Je verwarmt een vloeistof en meet intussen de temperatuur, de stroom en de spanning. Bereken hoeveel elektrische energie wordt toegevoerd. Bereken de energietoename van het opgewarmde water.

Niveau

:

Mavo 2/3/4, Havo 2/3, VWO 2/3
Havo 4/5, VWO 3/4

Doel

:

Experimenteren met de formule Q = m x C x Δt

Nodig

:

  • 1x warmtemeter (met dompelaar R = 5 ohm)
  • 1x maatglas
  • water: bijvoorbeeld 100 ml
  • 1x thermometer (tot 50 °C is bij ons voldoende)
  • 1x voedingsbron 10 V AC of DC
  • 2x snoeren
  • 1x stopwatch
  • e.v.t. amperemeter en spanningsmeter
  • 1x tabellenboekje voor de C van water
Formules :
  • U = I x R
  • P = U x I
  • E = P x t
  • Q = m x C x Δt

warmtemeter caloriemeter 

dompelaar van onderen dompelaar

 

 

multimeter 1 multimeter 2

thermometer 22 graden bij aanvang thermometer 32 graden

 

Werkwijze:

  • Meet de weerstand van de dompelaar en noteer deze. Weerstand R = ..................... Ω
  • Gebruik de maatbeter. Bepaal hoeveel water je wilt of moet gebruiken. Let er op dat de spiraal geheel onder water komt te staan! Volume V = ................ ml
  • Wat is volgens je docent of volgens je instructieblad de maximaal toegestane spanning?
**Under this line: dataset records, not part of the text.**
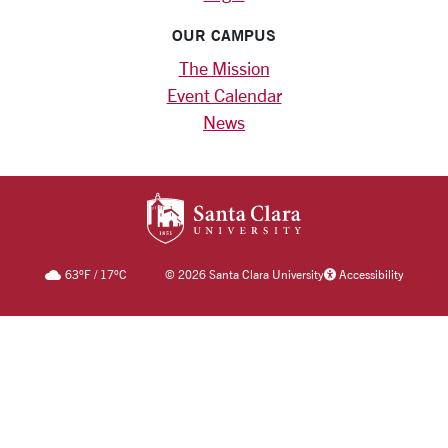
OUR CAMPUS
The Mission
Event Calendar
News
SANTA CLARA UNIV
63
°F
/
17
°C
©
2026 Santa Clara University
Accessibility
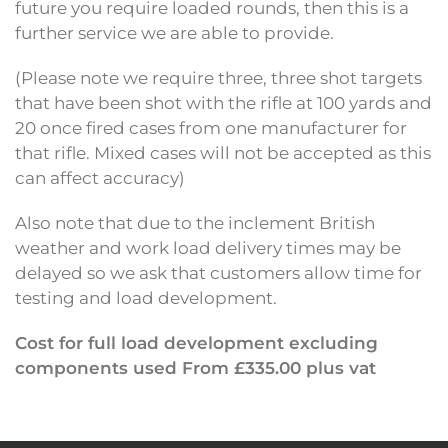
future you require loaded rounds, then this is a
further service we are able to provide.
(Please note we require three, three shot targets
that have been shot with the rifle at 100 yards and
20 once fired cases from one manufacturer for
that rifle. Mixed cases will not be accepted as this
can affect accuracy)
Also note that due to the inclement British
weather and work load delivery times may be
delayed so we ask that customers allow time for
testing and load development.
Cost for full load development excluding
components used From £335.00 plus vat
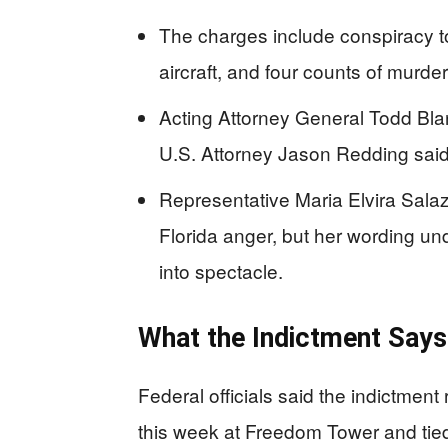
The charges include conspiracy to 
aircraft, and four counts of murde
Acting Attorney General Todd Blan
U.S. Attorney Jason Redding said 
Representative Maria Elvira Salaz
Florida anger, but her wording un
into spectacle.
What the Indictment Says
Federal officials said the indictmen
this week at Freedom Tower and tied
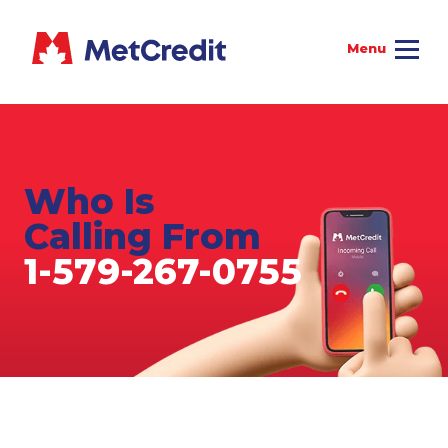
Who Is
Calling From
1-579-267-0755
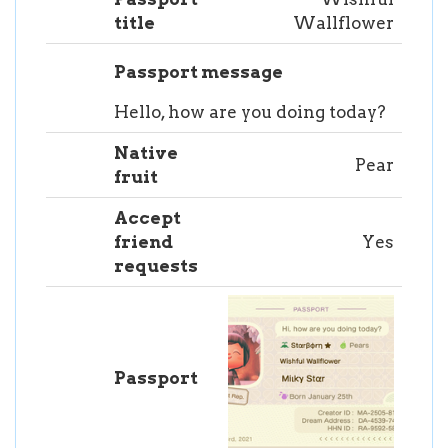
title
Wallflower
Passport message
Hello, how are you doing today?
Native
Pear
fruit
Accept
friend
Yes
requests
Passport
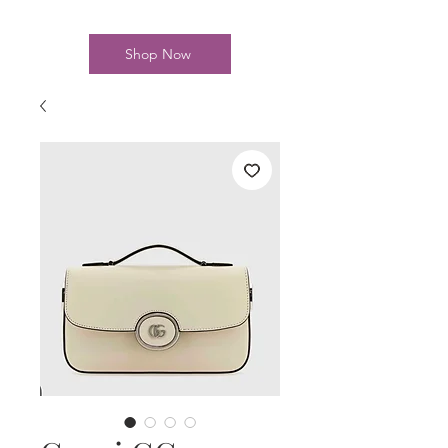
Shop Now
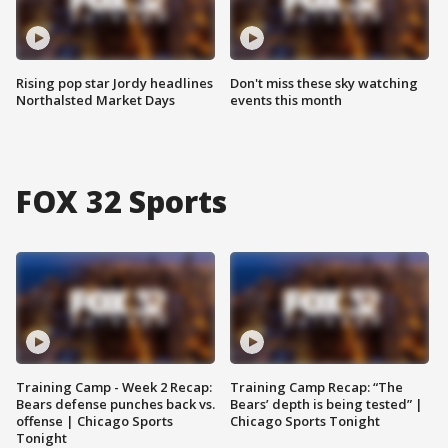
Rising pop star Jordy headlines
Don't miss these sky watching
Northalsted Market Days
events this month
FOX 32 Sports
Training Camp - Week 2 Recap:
Training Camp Recap: “The
Bears defense punches back vs.
Bears’ depth is being tested” |
offense | Chicago Sports
Chicago Sports Tonight
Tonight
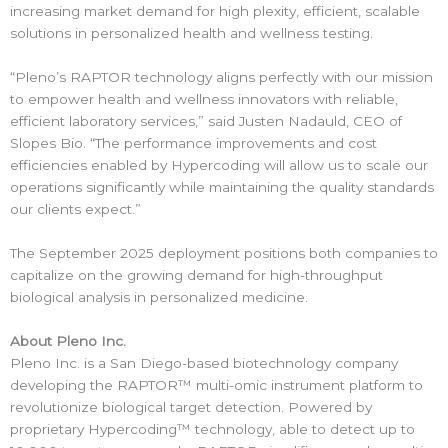
increasing market demand for high plexity, efficient, scalable
solutions in personalized health and wellness testing.
“Pleno’s RAPTOR technology aligns perfectly with our mission
to empower health and wellness innovators with reliable,
efficient laboratory services,” said Justen Nadauld, CEO of
Slopes Bio. “The performance improvements and cost
efficiencies enabled by Hypercoding will allow us to scale our
operations significantly while maintaining the quality standards
our clients expect.”
The September 2025 deployment positions both companies to
capitalize on the growing demand for high-throughput
biological analysis in personalized medicine.
About Pleno Inc.
Pleno Inc. is a San Diego-based biotechnology company
developing the RAPTOR™ multi-omic instrument platform to
revolutionize biological target detection. Powered by
proprietary Hypercoding™ technology, able to detect up to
Spanning U = ................. V
  • Lees de aanvangstemperatuur uit. Temperatuur bij aanvang = ................. °C
  • Zet de voeding aan en start tegelijk je stopwatch.
  • Lees om de minuut de temperatuur uit en noteer deze.

    T1 = ........... °C, T2 = ........... °C, T3 = ........... °C,

    T4 = ........... °C, T5 = ........... °C, T6 = ........... °C, 

    T7 = ........... °C, T8 = ........... °C, T9 = ........... °C, 

    T10 = ........... °C
  • Doe dit 6 á 10 minuten lang.
  • Stop in elk geval ruim voordat de temperatuur de maximale temperatuur van de thermometer bereikt.
  • Verwerk de meetgegevens van de tijd en temperatuur in een tabel.

 

  • Bereken hoeveel elektrische energie wordt toegevoerd.
  • Bereken de energietoename van het opgewarmde water.
  • Vergelijk deze twee gegevens met elkaar!
  • Wat is je conclusie?

 

Waar moet je op letten:

  • De gebruikte weerstandsdraad: welke weerstandsdraad de fabrikant heeft gebruikt, weet ik niet, maar ik vermoed constantaandraad 0,2 mm.
  • Bedenk (bij zelfbouw) dat je je weerstand zo moet kiezen, dat je voeding niet overbelast raakt
  • Zorg dat de weerstanddraad (de spiraal) geheel onder water komt. op die manier kan hij zijn warmte maximaal overbrengen en tevens voorkom je op deze manier dat de draad zelf oververhit raakt.
  • Wil je een redelijke temperatuurstoename bereiken, gebruik dan niet teveel water. Bij ons duurt het ongeveer 6 minuten om 100 ml water 13 graden te verhitten.
  • Hééél rustig roeren voldoet. Wijs je leerlingen hierop zodat je materiaal heel blijft.
  • Gebruik je thermometers die tot 50 °C gaan, let er dan op dat je alle opstellingen op tijd worden uitgeschakeld. Je wilt immers niet dat de temperatuur van het water boven de 50 °C komt met deze thermometer er nog in.

 

Wel of geen multimeters?

De multimeters leiden van het onderwerp af en maken het practicum nodeloos onoverzichtelijk voor de leerling. Dus ik werk liever zonder multimeters. U, I en R: je hebt maar 2 van de 3 gegevens nodig. Dus als je weerstanden keurig een vaste waarde hebben die overal gelijk is, en als je voedingsbronnen precies leveren wat ze beloven, heb je geen multimeters nodig.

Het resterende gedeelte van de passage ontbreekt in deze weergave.